Friendship and My Mother

JuliaClinesky2.jpg

My mother told me once, “Julie, if you pick at your friends, pretty soon you won’t have any.” I don’t recall my age. The memory is far away, as if I were 7 or 8, but my twisted, uncomfortable frame of mind, the fatigue I felt and the frustration with one of my friends makes me think I was older—perhaps 11 or 12.  Maybe my friend and I had been together too long for the ages we were.  I remember only what my mother told me and how her words abruptly shut off the spigot to whatever churning aggravation I was nurturing. They diffused the cloud of mental and emotional tension I had deployed around myself. Suddenly I was in a large, quiet room.  Where negative thoughts had been pressing in to encumber me, was now neutral space. I had room to. make a choice.
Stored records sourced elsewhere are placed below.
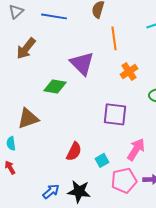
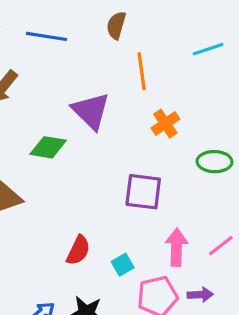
pink arrow: (136, 149) -> (176, 247), turned -30

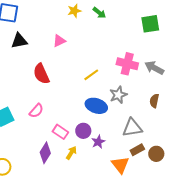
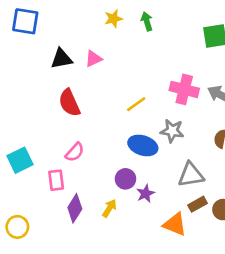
green arrow: (99, 13) -> (147, 21), turned -144
black triangle: (19, 41) -> (61, 59), moved
gray star: (118, 95) -> (172, 131), turned 30
pink semicircle: (36, 111) -> (75, 152), moved
pink rectangle: (60, 132) -> (56, 180), moved, turned 49
orange triangle: (120, 165) -> (175, 224), turned -30

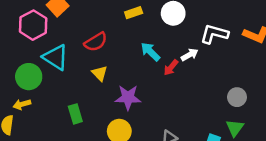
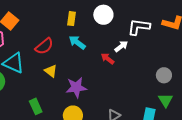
yellow rectangle: (134, 13) -> (72, 19), turned -56
cyan arrow: (150, 52) -> (77, 42), moved
red arrow: (171, 68) -> (108, 59), turned 96

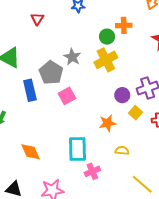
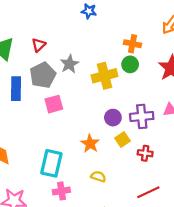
red triangle: (37, 19) -> (39, 45), moved
green circle: (107, 37) -> (130, 64), moved
orange star: (108, 123) -> (90, 144), turned 30

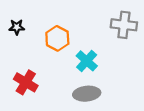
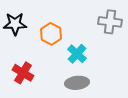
black star: (17, 27) -> (15, 24), size x1.6

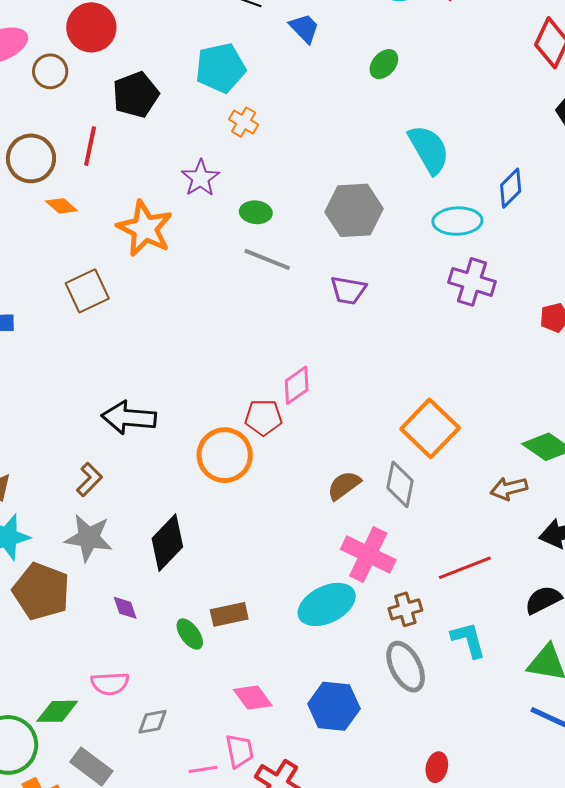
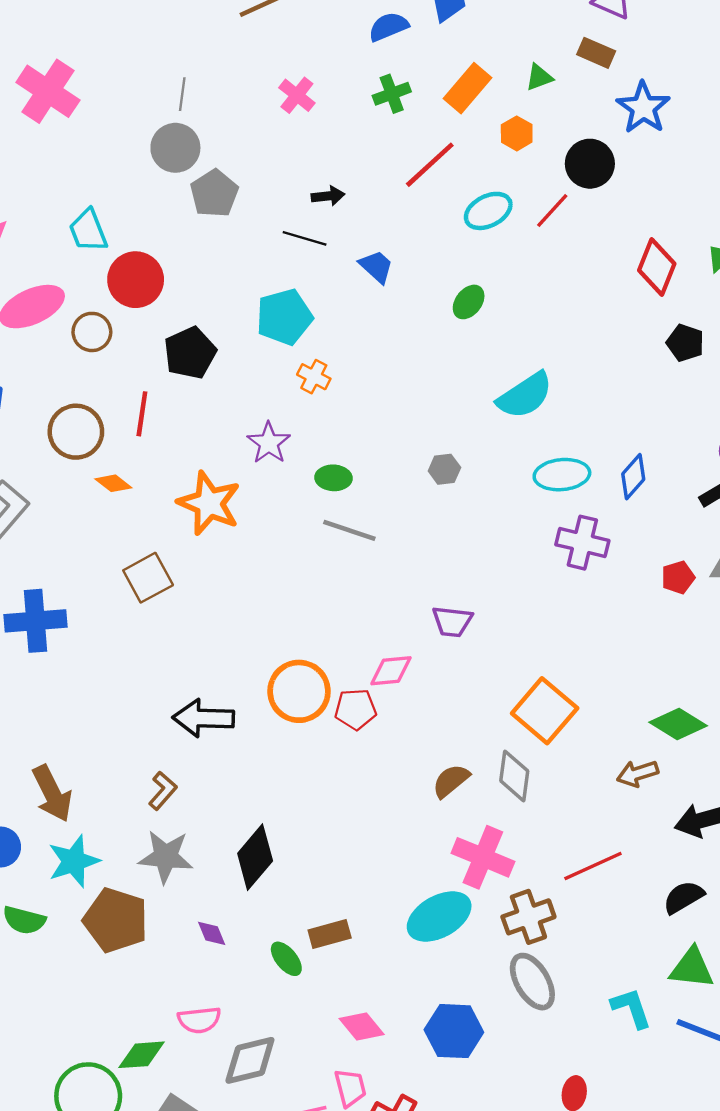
cyan semicircle: (429, 149) -> (525, 395), turned 90
blue diamond: (511, 188) -> (633, 477), moved
gray hexagon: (354, 210) -> (444, 469), size x0.5
purple trapezoid: (348, 290) -> (452, 622), moved
pink diamond: (297, 385) -> (391, 671), turned 33
orange circle: (225, 455) -> (299, 691), moved
brown cross: (405, 609) -> (528, 917), size x1.4
cyan L-shape: (468, 640) -> (631, 1008), moved
gray diamond: (153, 722) -> (250, 1060), size x1.6

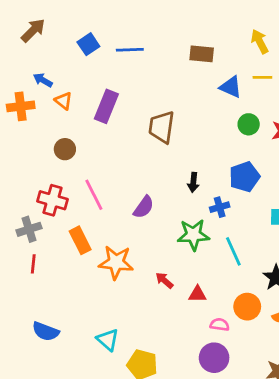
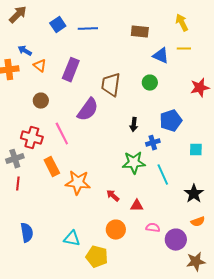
green circle: (249, 124) -> (150, 83), moved
purple semicircle: (144, 207) -> (88, 110), moved, size x1.4
orange circle: (247, 307) -> (116, 230), moved
blue semicircle: (46, 331) -> (27, 233), turned -120
cyan triangle: (108, 340) -> (72, 239), turned -30
purple circle: (214, 358) -> (176, 240), moved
I stopped complaining. 

This morning, decades later, it occurs to me that my mother might have said something like, “Julie, people aren’t perfect. You just have to accept them the way they are.”  But she didn’t. Saying people are not perfect would not have had the same effect on me. A blanket statement about the imperfection of the human race would have implied an implicit agreement with my assessment of my friend’s imperfections. I would have remained in the negative, complaint-filled world I was constructing.  What my mother chose to say drew my attention to my behavior and its consequences. From that day, I began learning to appreciate my friends and our differences became assets instead of aggravations.

My mother had dropped the first half of the equation that enables good friendships square in my lap, and my much younger self had enough wisdom to recognize its worth.  Unfortunately, the second half of the equation has been the struggle of my adult life. For I cannot seem to appreciate myself the way I appreciate my friends. Because parents are such powerful beings in relation to their young children, other sets of my mother’s words have turned up frequently in this half of my quest for friendships.  Sometimes her words fortify the walls that hold me back and sometimes they nudge me forward. Fortunately, as the years, the decades, have passed, the salience of my mother’s love for me has surpassed that of her criticism. Unless I decide to purposefully descend into darkness, which is a lot like treating my mother the way I was treating my friends when she so wisely guided me off that path, the memories of her that surface from day to day, and moment to moment, push me in the direction of grace. 

After the death of her mother, my friend Cecelia, mourned to me, “I just want to pick up the phone and call her.” As she aged into her nineties, my own mother would shift in her chair to make herself more comfortable and say, “I wish Mother were here.“  When I asked my mother why she made her wistful statement, she told me, “Because I need her.” 

Throughout my life, my mother told me all kinds of things about my grandmother. They ranged from my grandmother’s tendency to be smitten by her pets to the fact that she was highly “opinionated.”  A brilliant and colorful picture of my grandmother is alive in my head. In turn, my grandmother told me stories about her mother, which my mother supplemented with her own experiences.  I have a more sombre portrait of my great grandmother in my head, but it is full blown and I feel her strength. At my mother’s funeral I had a friend read, or maybe I read it, a short description I wrote about who my mother was — at her core.  In the very last line I spoke to her directly and expressed the hope that I would miss her every bit as much as she had missed my grandmother. 

 And I do.  I want to run around town with my mom doing errands, to accidentally catch a sunset while heading home, to chuckle over my dad saving things he will never use, to enjoy her exuding when he brings her blazing autumn leaves from the yard. I miss my mother .and because of her, I have dear friends who will listen to my stories about her and allow me to feel near to her over and over again.